I think what you say about the competition angle is very interesting, because it’s kind of taboo to talk about nonprofits competing. To be a good non profit citizen, you can only talk in the language of shared impact and collaboration. It might be very liberating for people to also have a conversation about competition and to say it is absolutely all right. I presume there is fear that we would be acknowledging duplication of service if we acknowledged competition. Certainly something for people to consider starting a discussion about in their service area.

How do you think food banks and other human services and nonprofit should be thinking about evolving their funding streams over the next few years?

I think if you are looking for systems change, at some point that goes against the grain for sustainability, right?  You want to be working towards your services not being needed anymore. The ideal is that you want to be able to talk about what system changes are you creating, so that you should have to provide fewer and fewer services every year?  That should be the big boast.  “Last year we fed 200,000 people, but this year, thanks to our hard work, we only have to feed 150,000.”

But every nonprofit organization in the world is afraid to do that, because then they assume that the funders will come back and say, “Oh, you need less money this year.”  And so the organization declines.
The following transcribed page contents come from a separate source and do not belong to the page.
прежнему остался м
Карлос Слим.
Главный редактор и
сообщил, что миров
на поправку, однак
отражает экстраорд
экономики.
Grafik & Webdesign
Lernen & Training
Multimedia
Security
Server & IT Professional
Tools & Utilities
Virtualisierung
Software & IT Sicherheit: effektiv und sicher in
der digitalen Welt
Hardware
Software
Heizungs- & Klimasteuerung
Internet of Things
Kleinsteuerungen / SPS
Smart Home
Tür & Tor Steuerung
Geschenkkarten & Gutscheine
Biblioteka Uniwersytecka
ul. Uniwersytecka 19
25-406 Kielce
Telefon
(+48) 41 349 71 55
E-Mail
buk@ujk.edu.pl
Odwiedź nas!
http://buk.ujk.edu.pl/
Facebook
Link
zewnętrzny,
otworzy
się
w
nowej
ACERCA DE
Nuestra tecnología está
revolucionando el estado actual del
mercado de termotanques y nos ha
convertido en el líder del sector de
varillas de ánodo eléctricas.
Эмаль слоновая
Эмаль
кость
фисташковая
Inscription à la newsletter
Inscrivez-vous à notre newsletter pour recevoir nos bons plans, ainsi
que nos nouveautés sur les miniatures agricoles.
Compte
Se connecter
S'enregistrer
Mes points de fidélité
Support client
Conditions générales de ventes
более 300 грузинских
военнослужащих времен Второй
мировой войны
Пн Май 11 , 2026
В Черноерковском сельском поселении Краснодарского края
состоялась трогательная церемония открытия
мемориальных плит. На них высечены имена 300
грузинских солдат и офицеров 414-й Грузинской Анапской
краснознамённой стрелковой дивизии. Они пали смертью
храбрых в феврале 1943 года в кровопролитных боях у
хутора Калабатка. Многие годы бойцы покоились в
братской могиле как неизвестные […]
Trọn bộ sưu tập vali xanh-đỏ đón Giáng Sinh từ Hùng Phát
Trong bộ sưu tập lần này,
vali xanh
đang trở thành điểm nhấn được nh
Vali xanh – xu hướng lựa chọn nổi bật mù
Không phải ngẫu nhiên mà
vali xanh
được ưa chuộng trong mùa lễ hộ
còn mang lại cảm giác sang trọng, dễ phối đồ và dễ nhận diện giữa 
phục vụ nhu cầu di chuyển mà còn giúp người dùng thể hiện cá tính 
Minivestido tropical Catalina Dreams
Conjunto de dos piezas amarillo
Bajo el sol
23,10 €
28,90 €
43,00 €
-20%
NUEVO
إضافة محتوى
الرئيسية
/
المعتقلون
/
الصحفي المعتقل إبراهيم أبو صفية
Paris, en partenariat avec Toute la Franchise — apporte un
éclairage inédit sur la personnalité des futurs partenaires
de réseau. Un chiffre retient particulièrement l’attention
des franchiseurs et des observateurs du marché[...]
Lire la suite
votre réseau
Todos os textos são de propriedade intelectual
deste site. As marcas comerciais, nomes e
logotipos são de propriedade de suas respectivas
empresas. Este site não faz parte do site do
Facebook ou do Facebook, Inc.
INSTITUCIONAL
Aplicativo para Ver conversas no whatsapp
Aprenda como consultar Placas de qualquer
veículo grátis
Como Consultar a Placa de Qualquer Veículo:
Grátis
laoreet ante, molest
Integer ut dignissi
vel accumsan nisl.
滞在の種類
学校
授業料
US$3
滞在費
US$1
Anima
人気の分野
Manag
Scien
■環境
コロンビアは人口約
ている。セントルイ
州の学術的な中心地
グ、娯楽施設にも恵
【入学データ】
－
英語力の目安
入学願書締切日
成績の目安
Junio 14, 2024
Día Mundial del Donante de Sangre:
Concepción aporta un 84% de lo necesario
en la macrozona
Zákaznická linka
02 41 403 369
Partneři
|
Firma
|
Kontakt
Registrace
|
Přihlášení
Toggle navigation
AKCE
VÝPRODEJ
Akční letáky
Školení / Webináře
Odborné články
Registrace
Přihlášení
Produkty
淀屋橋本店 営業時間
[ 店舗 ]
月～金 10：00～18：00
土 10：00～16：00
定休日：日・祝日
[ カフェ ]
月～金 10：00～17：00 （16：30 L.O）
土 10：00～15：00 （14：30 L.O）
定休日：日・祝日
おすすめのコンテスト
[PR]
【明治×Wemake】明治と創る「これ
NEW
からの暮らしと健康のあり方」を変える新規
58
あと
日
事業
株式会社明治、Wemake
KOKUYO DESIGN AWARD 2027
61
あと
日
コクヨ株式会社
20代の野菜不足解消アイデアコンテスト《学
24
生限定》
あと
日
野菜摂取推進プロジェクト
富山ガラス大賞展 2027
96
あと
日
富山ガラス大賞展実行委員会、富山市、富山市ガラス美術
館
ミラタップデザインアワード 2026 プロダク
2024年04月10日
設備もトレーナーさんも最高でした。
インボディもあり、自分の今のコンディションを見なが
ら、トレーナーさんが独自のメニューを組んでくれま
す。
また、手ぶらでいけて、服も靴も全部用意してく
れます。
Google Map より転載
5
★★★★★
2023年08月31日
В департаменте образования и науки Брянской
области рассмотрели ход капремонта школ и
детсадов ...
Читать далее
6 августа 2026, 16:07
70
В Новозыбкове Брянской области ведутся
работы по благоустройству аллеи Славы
I think that there is a new generation of funders that have a very different way of thinking, and that what people really want to see are problems solved.  People are tired of the same problems staying around for generations and generations.  You’re right, though. Every nonprofit I know like to boast about how they did even more; served even more. It is a treadmill. But this new generation of funders comes from a very different way of thinking that would say: “No, no, no. The metric I care about is not how many people you serve, but that you made systemic changes so you will have to feed fewer people moving forward.“ It is a way for your organization to evolve to be truer to its mission.

Mari Ellen, thanks so much for your ideas and for your work supporting non profits.